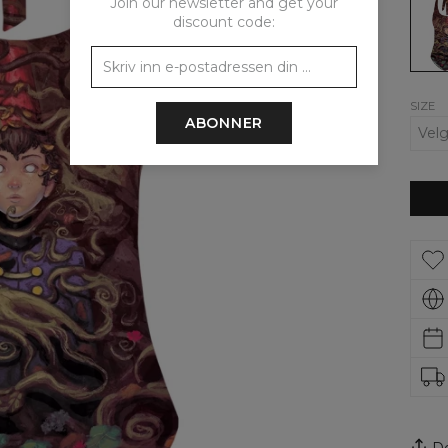
Join our newsletter and get your
the
discount code:
gard
wall
open
back
swims
SIZE
ABONNER
De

####

▶ **Assigned task**:
Print each line of the listing exactly and include no pictures.

▶ **Output**:
Join our newsletter and get your
the
discount code:
gard
wall
open
back
swims
SIZE
ABONNER
De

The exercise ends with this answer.